# Planted Betta Tank?



## BloomiNGodsName (Jul 28, 2007)

I got a Male Betta in a 5 1/2 Gallon tank...the temp is usually between 78-82 Farenheit...heating in the tank is done by light for the moment...

what kind of plants are best in this tank?! I;d love to give hi some live plants...right now he;d got plastic plants and loves them but live plants would be much better for him I;m thinking cuz they'd grow and give him more places to hide and such...

I was looking in a fish book @ the plants but only found 1 that would work in his tank due to pH level/heat/water condition *~soft~*...is that all there is or is there more? 

thanks for any help!!!


----------



## Guest (Jul 30, 2007)

Plant choices depend heavily on the amount of light you have and not so much by the hardness and pH of the water.

How many watts and what type of lighting is over the tank?


----------



## Apotheosis (Jul 2, 2007)

If you have low-light then give java fern a try.
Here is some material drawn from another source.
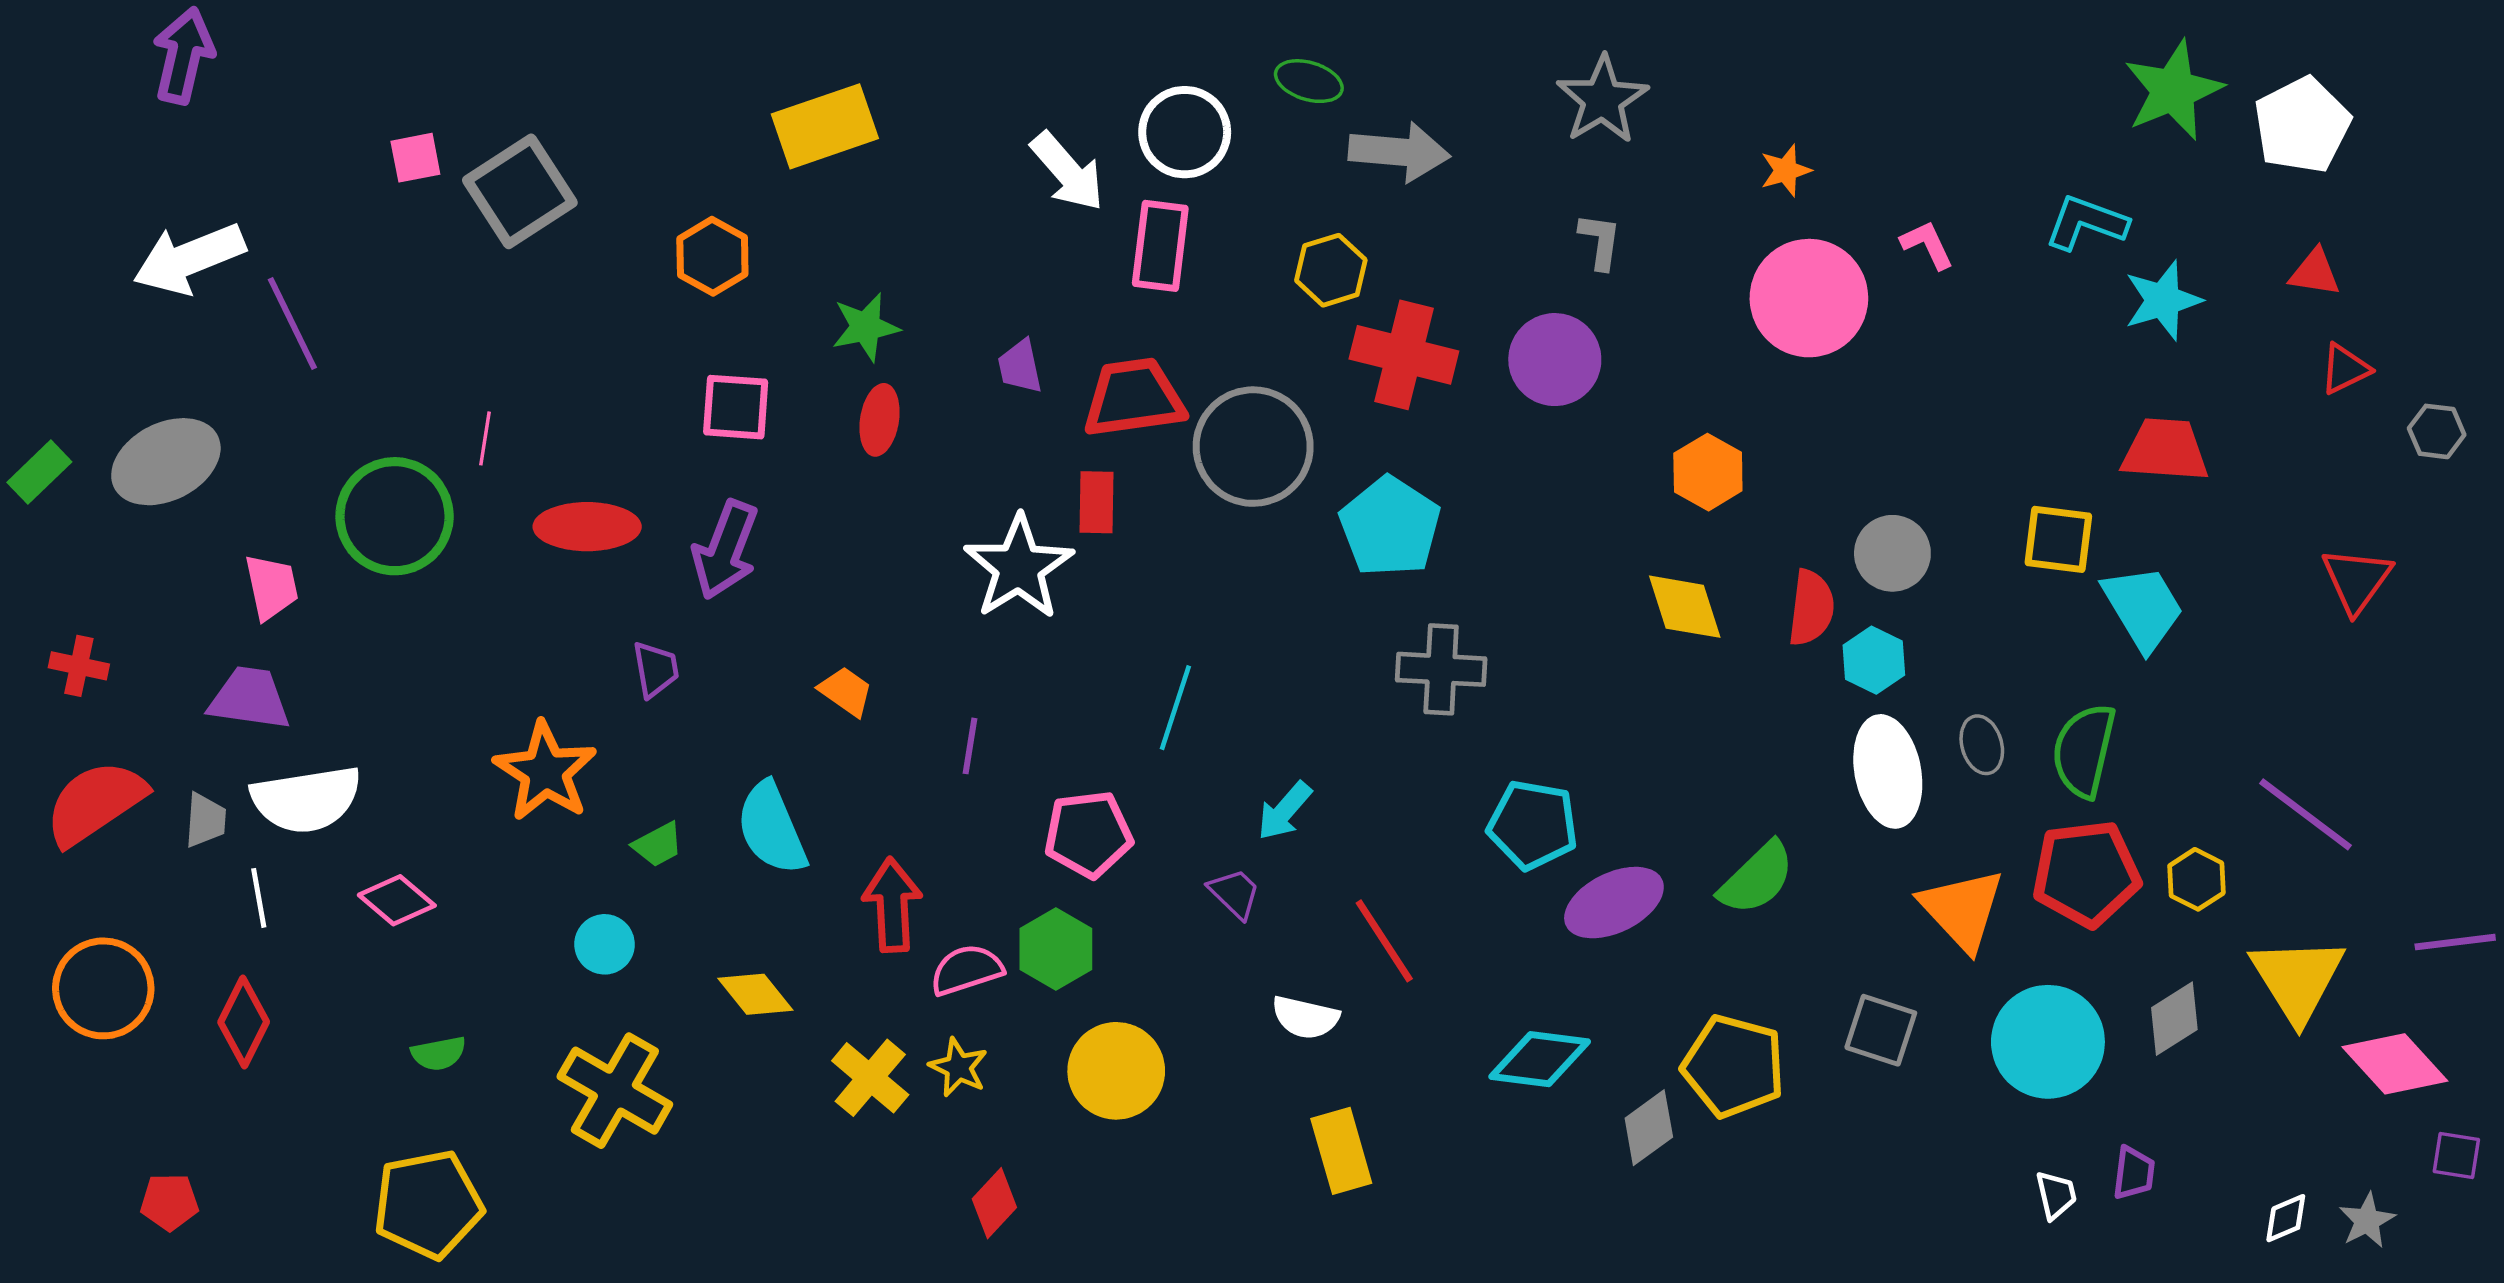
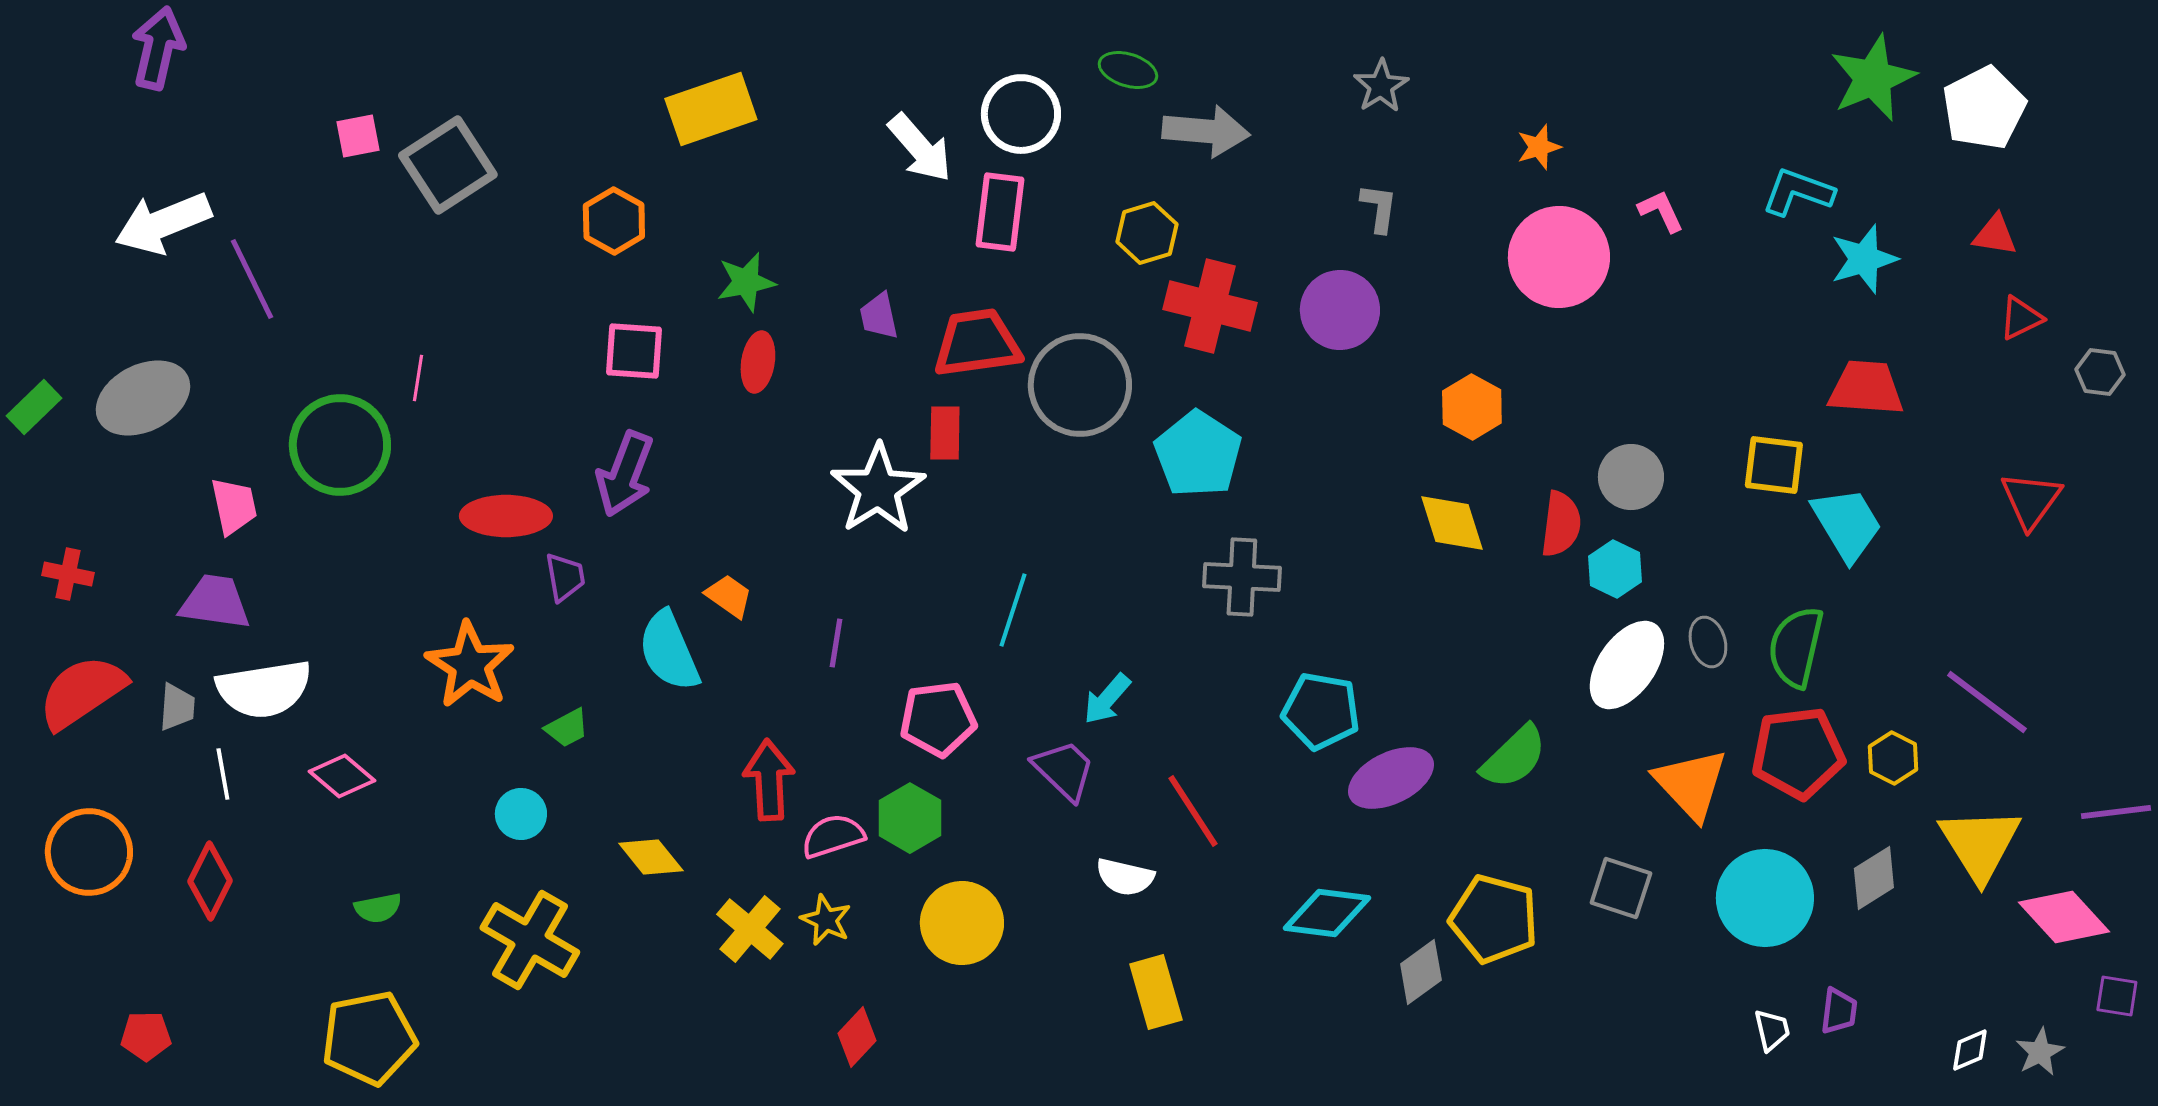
gray star: (1602, 100) -> (1381, 86), size x0.7
red ellipse: (587, 527) -> (506, 516), moved
white ellipse: (1888, 771) -> (1627, 665), turned 46
cyan semicircle: (772, 828) -> (669, 651), moved
purple trapezoid: (1235, 893) -> (1064, 770), size x1.4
It's very resilient.

I used to have some and I couldn't have killed it if I tried. :mrgreen:


----------



## osiris214 (Jul 28, 2007)

also some anubias nana


----------



## BloomiNGodsName (Jul 28, 2007)

JustOneMore20: i'm unsure of the watts...right now I got the light/cover from the 10 gallon tank *~which has no fish in...~* ontop of the 5 1/2 gallon tank...it has only 1 bulb in...I can check wattage of the bulb when I get home tonight and let you know when I get to the library next

Aptheosis: I'd say tis more like medium light...but that's going by the light that was on my stepmom's Oscar tank which is brighter then the light on Quinten's tank...

thanks for the help!!! I'll check wattage when I get home


----------